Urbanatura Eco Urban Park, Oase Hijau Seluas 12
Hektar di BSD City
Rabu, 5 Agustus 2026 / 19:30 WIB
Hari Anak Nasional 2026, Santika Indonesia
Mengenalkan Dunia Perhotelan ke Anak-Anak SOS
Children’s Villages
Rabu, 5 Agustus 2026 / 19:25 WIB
========
TASK INSTRUCTIONS
Check every line above for the string "Agustus", and copy the ones that have it.

RESULT OF THIS EXERCISE
Rabu, 5 Agustus 2026 / 19:30 WIB
Rabu, 5 Agustus 2026 / 19:25 WIB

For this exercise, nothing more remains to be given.